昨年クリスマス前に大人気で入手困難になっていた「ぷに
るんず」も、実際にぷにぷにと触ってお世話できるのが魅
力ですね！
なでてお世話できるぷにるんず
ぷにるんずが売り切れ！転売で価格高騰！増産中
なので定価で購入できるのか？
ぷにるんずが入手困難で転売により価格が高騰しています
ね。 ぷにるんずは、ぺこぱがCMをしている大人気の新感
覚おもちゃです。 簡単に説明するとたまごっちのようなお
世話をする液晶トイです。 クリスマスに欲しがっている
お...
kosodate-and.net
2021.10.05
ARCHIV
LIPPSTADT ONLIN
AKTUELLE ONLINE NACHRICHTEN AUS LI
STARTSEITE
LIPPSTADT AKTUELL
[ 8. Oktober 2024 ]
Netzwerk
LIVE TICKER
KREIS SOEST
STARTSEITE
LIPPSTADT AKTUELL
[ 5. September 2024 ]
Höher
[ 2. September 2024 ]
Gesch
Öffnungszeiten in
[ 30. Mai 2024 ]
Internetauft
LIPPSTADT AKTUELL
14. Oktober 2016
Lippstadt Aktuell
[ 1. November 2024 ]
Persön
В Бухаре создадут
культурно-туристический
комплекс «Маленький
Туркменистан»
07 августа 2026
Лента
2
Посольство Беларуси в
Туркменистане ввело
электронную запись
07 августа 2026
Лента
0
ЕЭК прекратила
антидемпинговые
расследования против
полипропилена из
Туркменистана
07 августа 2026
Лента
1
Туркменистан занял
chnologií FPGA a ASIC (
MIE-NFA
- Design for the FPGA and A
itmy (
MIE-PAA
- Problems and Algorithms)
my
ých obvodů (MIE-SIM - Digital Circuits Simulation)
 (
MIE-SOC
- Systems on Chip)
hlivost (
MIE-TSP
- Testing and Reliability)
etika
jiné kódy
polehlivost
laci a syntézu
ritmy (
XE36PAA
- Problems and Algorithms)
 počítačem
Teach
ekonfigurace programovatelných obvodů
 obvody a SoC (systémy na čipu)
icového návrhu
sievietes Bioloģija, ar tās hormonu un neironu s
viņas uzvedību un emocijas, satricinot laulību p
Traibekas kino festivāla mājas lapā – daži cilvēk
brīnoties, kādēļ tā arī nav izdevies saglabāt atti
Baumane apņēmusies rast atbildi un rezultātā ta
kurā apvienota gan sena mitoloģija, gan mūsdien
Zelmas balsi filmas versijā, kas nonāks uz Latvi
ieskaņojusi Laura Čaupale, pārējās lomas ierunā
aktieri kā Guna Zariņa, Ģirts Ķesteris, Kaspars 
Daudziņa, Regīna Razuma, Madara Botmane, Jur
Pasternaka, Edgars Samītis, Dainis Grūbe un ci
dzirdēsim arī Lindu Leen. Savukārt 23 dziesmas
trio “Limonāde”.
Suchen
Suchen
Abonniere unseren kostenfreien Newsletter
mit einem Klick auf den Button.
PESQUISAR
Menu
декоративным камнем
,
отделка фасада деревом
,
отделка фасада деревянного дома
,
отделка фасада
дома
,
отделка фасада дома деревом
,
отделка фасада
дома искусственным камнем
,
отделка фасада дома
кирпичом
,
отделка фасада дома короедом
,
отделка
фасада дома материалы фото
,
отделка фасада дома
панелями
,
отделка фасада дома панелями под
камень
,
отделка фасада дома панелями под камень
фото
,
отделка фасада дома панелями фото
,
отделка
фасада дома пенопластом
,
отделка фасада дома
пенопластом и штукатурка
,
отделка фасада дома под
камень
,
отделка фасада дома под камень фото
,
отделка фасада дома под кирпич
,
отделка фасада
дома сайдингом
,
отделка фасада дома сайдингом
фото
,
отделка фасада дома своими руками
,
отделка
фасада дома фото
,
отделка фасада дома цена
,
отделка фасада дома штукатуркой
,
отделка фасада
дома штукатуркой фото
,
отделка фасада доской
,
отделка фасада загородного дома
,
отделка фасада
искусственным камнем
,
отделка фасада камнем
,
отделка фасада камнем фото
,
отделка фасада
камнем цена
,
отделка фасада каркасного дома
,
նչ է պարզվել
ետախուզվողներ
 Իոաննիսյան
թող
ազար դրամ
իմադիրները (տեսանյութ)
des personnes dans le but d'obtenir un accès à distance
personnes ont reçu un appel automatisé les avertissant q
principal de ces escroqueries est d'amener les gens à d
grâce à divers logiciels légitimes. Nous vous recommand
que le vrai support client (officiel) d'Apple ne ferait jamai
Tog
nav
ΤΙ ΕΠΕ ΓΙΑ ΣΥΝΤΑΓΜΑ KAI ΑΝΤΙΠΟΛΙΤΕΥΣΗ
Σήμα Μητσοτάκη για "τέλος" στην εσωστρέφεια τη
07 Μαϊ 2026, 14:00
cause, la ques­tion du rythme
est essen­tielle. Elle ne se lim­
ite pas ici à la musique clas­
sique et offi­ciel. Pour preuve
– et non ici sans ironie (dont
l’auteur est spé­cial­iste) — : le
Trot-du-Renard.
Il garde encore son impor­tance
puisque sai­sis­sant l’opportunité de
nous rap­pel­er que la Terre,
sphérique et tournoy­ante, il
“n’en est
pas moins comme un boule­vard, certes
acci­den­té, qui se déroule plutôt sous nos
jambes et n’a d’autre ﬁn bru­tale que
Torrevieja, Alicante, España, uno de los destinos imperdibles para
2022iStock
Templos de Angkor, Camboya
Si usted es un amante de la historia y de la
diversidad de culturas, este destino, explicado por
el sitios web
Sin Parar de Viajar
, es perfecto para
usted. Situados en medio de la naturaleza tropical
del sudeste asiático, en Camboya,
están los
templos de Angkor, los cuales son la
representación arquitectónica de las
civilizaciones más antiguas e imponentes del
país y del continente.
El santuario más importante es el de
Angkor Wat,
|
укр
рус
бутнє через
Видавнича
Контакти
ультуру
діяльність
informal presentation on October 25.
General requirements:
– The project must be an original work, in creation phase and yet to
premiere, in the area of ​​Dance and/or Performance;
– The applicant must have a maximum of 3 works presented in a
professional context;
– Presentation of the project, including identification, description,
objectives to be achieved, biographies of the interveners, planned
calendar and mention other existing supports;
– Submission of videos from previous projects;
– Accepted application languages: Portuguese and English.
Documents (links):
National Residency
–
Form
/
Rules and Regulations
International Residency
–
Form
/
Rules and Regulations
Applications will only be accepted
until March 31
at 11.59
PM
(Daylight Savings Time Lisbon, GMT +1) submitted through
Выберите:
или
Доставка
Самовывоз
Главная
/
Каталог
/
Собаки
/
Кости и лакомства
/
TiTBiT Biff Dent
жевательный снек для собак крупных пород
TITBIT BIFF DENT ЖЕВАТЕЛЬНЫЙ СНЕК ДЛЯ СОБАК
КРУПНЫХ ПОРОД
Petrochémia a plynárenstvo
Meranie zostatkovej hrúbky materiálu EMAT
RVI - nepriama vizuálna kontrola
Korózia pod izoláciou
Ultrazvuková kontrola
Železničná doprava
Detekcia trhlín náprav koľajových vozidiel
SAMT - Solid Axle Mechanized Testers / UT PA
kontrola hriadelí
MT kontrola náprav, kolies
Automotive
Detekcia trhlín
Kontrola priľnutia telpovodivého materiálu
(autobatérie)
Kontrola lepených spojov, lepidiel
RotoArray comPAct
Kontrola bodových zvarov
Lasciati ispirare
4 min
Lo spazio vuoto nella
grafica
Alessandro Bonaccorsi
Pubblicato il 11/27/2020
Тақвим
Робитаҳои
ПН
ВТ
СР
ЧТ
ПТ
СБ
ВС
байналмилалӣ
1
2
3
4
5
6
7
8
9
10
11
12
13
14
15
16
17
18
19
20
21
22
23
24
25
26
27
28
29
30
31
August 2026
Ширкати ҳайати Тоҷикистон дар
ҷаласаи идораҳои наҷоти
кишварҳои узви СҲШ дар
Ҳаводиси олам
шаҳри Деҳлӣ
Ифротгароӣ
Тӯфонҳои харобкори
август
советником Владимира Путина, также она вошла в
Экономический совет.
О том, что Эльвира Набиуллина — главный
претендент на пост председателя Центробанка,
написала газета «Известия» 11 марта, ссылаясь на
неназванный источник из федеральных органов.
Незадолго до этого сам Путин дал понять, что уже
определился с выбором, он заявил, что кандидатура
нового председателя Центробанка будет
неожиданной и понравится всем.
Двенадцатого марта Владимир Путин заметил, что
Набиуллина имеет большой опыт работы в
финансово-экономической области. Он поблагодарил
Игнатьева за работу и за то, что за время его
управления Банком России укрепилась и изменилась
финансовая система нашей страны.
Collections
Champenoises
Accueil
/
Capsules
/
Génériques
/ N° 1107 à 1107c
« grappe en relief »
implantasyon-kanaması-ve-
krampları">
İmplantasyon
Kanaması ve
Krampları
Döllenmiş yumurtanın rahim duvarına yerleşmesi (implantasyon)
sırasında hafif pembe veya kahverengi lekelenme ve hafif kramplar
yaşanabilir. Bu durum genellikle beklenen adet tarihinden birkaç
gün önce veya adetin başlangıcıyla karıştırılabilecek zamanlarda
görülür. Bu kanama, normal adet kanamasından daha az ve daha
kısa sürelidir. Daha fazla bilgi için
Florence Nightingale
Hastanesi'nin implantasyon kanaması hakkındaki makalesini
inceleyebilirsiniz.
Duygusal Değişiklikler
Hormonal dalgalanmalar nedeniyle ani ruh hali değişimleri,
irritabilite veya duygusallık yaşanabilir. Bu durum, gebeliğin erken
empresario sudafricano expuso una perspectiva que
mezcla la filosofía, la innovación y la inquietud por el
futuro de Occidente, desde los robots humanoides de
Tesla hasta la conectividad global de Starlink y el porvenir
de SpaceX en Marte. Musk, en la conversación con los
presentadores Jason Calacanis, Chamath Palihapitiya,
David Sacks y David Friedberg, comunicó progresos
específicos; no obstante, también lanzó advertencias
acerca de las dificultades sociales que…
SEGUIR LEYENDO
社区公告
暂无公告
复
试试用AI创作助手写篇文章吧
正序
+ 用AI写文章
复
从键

• Exercise goal: Taking the entries above, write out exactly each line from the one holding "until March 31" to the one holding "SAMT - Solid Axle Mechanized Testers / UT PA", both included, and stop there.

• Answer to the exercise:
until March 31
at 11.59
PM
(Daylight Savings Time Lisbon, GMT +1) submitted through
Выберите:
или
Доставка
Самовывоз
Главная
/
Каталог
/
Собаки
/
Кости и лакомства
/
TiTBiT Biff Dent
жевательный снек для собак крупных пород
TITBIT BIFF DENT ЖЕВАТЕЛЬНЫЙ СНЕК ДЛЯ СОБАК
КРУПНЫХ ПОРОД
Petrochémia a plynárenstvo
Meranie zostatkovej hrúbky materiálu EMAT
RVI - nepriama vizuálna kontrola
Korózia pod izoláciou
Ultrazvuková kontrola
Železničná doprava
Detekcia trhlín náprav koľajových vozidiel
SAMT - Solid Axle Mechanized Testers / UT PA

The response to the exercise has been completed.